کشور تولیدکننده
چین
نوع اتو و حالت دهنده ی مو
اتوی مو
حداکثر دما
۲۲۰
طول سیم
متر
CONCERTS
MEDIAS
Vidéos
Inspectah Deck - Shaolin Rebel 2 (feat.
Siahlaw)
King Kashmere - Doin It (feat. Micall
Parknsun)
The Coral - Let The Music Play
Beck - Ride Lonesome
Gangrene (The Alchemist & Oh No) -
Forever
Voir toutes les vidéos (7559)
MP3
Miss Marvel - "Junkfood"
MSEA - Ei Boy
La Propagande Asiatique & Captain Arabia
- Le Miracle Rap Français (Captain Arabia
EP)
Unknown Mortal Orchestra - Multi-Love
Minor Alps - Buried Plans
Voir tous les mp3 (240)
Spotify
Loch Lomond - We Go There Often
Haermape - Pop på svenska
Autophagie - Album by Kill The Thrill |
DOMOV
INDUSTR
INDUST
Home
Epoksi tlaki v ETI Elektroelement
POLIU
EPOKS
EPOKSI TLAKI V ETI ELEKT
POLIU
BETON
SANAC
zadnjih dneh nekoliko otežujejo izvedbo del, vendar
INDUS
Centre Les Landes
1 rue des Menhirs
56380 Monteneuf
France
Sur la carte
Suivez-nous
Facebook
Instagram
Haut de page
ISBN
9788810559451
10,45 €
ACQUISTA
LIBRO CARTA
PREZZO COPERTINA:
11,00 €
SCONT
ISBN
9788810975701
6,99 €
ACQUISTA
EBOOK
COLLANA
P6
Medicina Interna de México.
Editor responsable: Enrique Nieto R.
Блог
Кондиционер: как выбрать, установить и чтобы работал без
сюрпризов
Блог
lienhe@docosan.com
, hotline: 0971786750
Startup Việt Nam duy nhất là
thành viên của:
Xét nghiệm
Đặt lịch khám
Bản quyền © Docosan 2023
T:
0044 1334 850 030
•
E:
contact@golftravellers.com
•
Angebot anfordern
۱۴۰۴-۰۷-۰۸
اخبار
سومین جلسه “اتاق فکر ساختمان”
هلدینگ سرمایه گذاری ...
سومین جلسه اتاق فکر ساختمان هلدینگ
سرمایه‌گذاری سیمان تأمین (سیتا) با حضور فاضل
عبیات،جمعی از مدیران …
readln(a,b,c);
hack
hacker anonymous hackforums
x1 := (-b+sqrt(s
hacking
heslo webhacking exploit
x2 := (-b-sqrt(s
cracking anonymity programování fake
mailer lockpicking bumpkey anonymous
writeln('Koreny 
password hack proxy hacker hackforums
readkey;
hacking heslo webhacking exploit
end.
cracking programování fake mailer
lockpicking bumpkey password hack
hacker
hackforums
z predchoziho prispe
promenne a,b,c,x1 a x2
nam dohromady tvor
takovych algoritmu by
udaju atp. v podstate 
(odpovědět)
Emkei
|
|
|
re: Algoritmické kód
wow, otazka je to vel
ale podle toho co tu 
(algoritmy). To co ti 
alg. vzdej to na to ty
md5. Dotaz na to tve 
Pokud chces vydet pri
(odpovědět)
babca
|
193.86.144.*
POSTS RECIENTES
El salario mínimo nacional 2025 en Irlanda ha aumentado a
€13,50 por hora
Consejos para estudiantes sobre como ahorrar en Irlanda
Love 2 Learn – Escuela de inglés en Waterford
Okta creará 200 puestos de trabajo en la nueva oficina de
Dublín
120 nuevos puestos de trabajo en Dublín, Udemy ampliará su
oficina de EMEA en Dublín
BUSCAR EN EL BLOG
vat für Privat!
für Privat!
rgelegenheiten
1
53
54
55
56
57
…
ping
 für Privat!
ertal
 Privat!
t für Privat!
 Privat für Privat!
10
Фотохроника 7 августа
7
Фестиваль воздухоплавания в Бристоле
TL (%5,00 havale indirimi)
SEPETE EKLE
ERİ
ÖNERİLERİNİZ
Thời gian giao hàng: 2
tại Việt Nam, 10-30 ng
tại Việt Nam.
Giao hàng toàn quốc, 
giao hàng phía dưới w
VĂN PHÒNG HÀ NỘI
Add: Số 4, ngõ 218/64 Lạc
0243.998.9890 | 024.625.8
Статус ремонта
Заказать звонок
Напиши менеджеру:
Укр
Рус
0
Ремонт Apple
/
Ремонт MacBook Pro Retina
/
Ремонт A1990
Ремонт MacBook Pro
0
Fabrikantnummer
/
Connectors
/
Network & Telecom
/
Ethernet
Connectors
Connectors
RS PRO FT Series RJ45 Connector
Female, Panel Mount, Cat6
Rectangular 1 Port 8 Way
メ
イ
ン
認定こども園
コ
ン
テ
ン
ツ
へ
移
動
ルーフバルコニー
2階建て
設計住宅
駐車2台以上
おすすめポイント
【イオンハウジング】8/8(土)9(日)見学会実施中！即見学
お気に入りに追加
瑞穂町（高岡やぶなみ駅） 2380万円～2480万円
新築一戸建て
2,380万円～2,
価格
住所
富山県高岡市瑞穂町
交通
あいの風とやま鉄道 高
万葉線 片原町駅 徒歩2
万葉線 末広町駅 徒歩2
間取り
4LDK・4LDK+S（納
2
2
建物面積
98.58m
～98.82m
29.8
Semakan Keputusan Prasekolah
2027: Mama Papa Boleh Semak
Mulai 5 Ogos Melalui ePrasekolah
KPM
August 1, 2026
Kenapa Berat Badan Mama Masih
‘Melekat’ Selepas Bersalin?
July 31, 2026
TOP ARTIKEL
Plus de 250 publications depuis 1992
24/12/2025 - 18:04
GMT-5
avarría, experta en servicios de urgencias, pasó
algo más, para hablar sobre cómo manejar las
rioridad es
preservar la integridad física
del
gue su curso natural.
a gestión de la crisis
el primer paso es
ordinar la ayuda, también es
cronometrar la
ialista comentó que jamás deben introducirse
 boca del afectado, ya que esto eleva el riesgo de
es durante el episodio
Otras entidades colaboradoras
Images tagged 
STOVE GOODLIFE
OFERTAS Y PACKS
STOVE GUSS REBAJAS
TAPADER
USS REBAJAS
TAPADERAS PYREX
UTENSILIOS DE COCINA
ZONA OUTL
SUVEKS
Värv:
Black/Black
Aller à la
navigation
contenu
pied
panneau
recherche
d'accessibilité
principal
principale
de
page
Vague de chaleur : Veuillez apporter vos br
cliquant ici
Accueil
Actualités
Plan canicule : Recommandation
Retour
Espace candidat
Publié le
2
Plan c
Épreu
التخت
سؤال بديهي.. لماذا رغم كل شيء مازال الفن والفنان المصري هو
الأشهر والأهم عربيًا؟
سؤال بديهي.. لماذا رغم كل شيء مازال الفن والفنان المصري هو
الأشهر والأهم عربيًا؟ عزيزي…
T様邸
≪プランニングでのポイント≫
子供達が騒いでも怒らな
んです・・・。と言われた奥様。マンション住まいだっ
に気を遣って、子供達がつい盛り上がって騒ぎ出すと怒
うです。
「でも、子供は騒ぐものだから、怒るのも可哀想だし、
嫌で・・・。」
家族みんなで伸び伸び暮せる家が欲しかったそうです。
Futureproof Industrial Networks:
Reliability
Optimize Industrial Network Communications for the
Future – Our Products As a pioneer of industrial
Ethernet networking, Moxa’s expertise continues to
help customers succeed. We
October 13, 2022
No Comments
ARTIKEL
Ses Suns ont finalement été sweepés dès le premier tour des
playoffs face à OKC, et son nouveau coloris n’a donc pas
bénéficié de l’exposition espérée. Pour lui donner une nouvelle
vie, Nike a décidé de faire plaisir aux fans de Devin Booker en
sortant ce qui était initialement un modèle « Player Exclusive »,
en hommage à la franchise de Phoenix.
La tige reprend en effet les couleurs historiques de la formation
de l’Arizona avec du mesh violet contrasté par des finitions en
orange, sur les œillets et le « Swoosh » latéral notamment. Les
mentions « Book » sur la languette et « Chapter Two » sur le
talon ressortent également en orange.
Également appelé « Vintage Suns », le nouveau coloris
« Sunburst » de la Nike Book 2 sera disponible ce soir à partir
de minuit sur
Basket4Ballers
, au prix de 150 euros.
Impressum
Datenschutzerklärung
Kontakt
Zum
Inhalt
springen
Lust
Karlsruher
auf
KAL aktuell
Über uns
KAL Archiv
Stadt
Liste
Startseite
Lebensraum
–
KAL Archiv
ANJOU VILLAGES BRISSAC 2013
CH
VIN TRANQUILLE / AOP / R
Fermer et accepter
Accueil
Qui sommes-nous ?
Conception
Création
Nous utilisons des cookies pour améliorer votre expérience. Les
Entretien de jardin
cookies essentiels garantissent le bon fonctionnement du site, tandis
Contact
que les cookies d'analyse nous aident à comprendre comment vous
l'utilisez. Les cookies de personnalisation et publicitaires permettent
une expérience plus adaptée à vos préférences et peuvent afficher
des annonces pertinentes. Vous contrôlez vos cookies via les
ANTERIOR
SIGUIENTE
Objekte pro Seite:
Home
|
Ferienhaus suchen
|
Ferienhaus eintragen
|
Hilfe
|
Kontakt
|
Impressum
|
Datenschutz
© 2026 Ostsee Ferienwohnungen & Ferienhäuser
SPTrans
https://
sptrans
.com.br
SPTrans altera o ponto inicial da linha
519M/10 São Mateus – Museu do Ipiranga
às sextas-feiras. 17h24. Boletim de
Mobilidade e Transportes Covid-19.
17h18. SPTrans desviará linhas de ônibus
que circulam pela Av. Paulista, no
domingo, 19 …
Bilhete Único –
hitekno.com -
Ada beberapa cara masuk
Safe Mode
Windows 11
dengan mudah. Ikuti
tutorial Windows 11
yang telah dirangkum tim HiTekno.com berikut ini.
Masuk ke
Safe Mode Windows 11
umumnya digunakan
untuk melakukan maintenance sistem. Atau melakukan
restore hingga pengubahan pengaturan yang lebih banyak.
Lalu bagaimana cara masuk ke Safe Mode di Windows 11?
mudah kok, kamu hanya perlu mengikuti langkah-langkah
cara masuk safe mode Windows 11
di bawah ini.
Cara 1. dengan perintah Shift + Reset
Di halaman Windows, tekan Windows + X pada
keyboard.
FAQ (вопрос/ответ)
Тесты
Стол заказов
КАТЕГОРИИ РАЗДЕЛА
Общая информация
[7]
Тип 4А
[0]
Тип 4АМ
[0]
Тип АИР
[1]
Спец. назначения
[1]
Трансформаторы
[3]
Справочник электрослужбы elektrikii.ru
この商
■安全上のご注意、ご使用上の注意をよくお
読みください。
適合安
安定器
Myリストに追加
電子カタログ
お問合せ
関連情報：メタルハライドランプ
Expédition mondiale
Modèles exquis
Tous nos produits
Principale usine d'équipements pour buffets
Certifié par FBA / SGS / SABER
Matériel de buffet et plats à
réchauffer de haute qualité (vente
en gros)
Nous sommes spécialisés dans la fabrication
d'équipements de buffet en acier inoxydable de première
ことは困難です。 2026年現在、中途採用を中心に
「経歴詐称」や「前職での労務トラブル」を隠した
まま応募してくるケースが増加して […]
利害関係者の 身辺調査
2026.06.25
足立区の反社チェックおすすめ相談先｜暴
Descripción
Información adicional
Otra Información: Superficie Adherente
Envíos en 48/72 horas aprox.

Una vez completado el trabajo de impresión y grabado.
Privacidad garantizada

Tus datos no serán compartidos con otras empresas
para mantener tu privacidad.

• **The problem**
Scan the records for the word "hàng", and copy each line where it is found.

• **Result for this exercise**
Thời gian giao hàng: 2
Giao hàng toàn quốc, 
giao hàng phía dưới w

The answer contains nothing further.